Exercise instructions:
Below are the records; print them again exactly and omit the pictures.
==== Records for processing ====
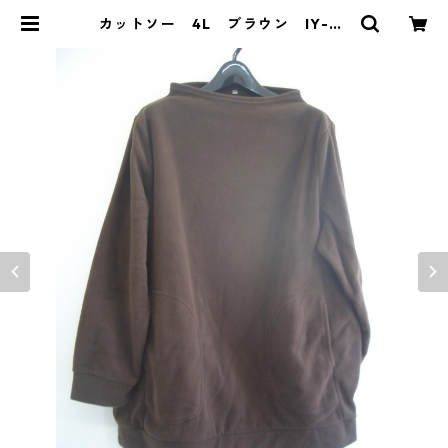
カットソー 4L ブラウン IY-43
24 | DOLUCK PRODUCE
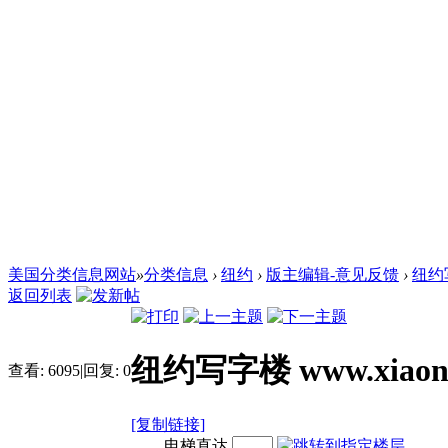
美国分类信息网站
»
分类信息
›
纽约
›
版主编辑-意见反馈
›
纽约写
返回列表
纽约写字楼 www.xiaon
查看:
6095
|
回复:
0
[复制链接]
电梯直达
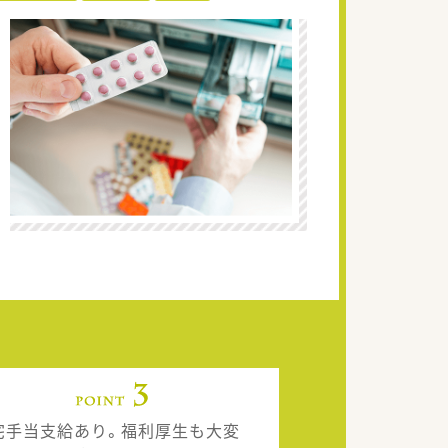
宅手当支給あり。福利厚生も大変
====
Worked solution:
カットソー 4L ブラウン IY-43
24 | DOLUCK PRODUCE
美国分类信息网站
»
分类信息
›
纽约
›
版主编辑-意见反馈
›
纽约写
返回列表
纽约写字楼 www.xiaon
查看:
6095
|
回复:
0
[复制链接]
电梯直达
宅手当支給あり。福利厚生も大変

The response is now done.